Outages doubled because of one reason: lack of maintenance. Anyone who says otherwise is trying to sell an expensive and largely useless smart grid.

Seriously, this is a simple problem that has been badly mishandled. And the fundamental cause is weird financial arrangements. Utilities use loans to build their system. The interest rate they pay on these loans is based on their credit rating. Their credit rating is based largely on how much they owe on outstanding loans as a fraction of what their system is worth. The value of their system is based on money spent to upgrade the system. Additionally, for profit utilities have the rate they are allowed to charge their customers based on the value of their system, so money put into the system means more profits.

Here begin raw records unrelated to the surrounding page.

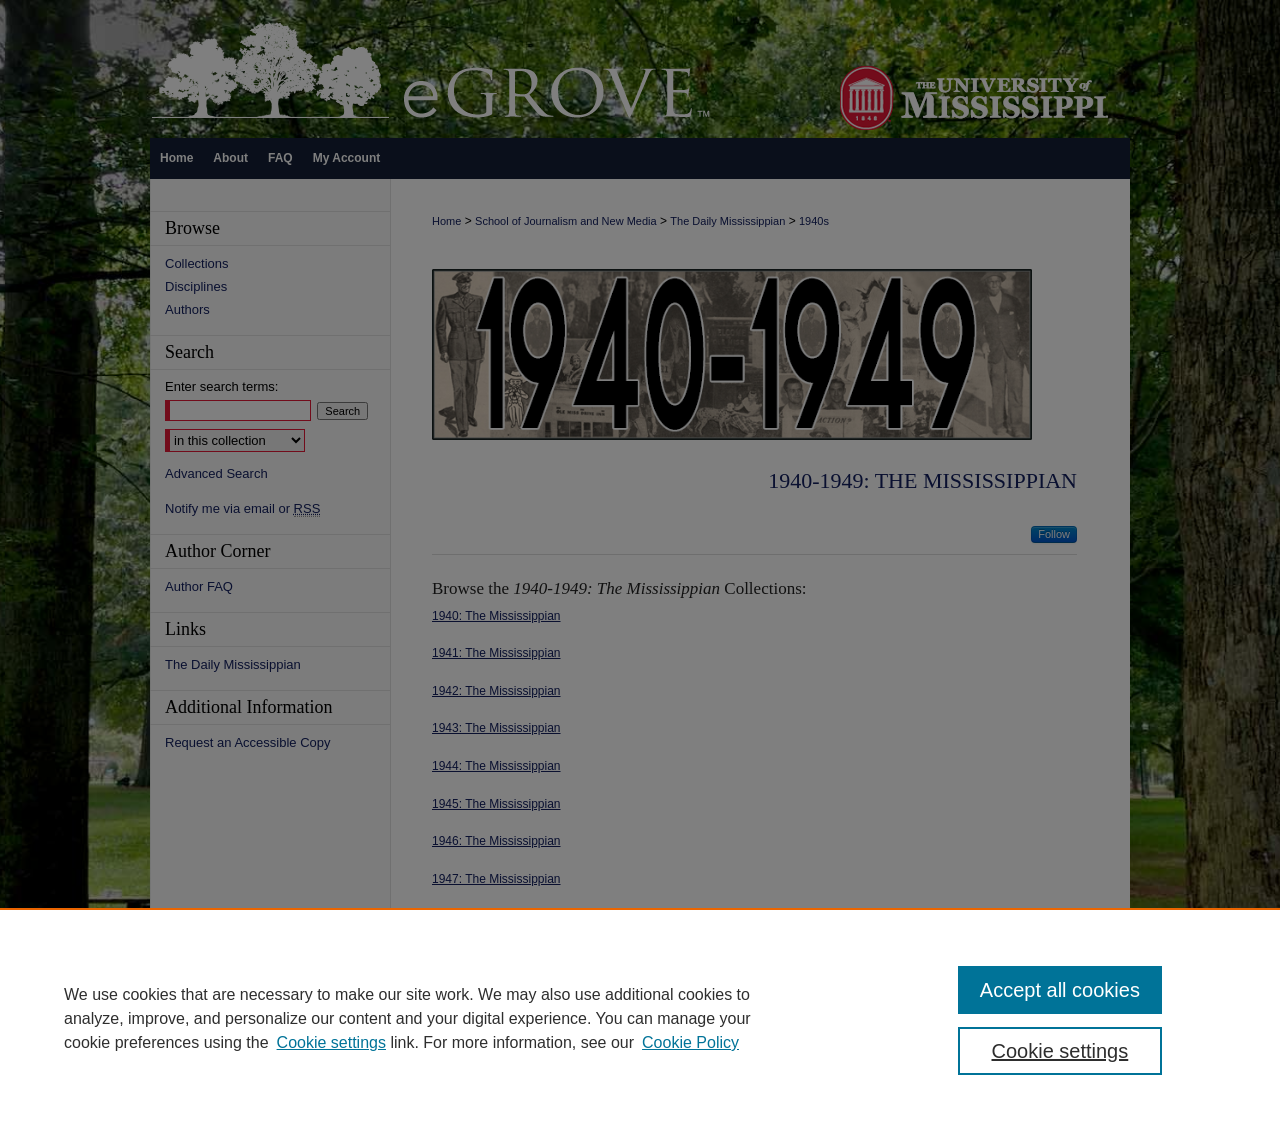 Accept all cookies (1060, 990)
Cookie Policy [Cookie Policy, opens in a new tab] (690, 1042)
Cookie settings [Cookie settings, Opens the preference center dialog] (1060, 1051)
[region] (640, 1018)
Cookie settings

So, if they get loans and use the money to improve their system it improves their credit rating, making it cheaper to get loans, which makes delivering power less expensive and/or more profitable.

Money spent on maintenance isn’t treated the same way. It is a current expense – money down the drain.

From an MBA CEO perspective, this is the entire story. Money spent on system improvements makes profits while money spent on maintenance is just gone. Only an idiot would throw money away on maintenance. So nobody does. Instead, you run equipment until it fails, then replace it using a capital improvement budget. And when you can convince your regulators to let you do it, you throw more layers of expensive useless crap like the smart grid on top of your teetering system because it is another way to make more profits. Even if it doesn’t serve any useful purpose, the utility still gets to charge their customers for installing it and extract a profit.

The solution is to let utilities treat maintenance costs the same way capital improvements costs are treated and to increase the cost of blackouts through a fine of some variety. Maybe something like a free week of service for every hour of an outage not caused by unusual weather would do the trick.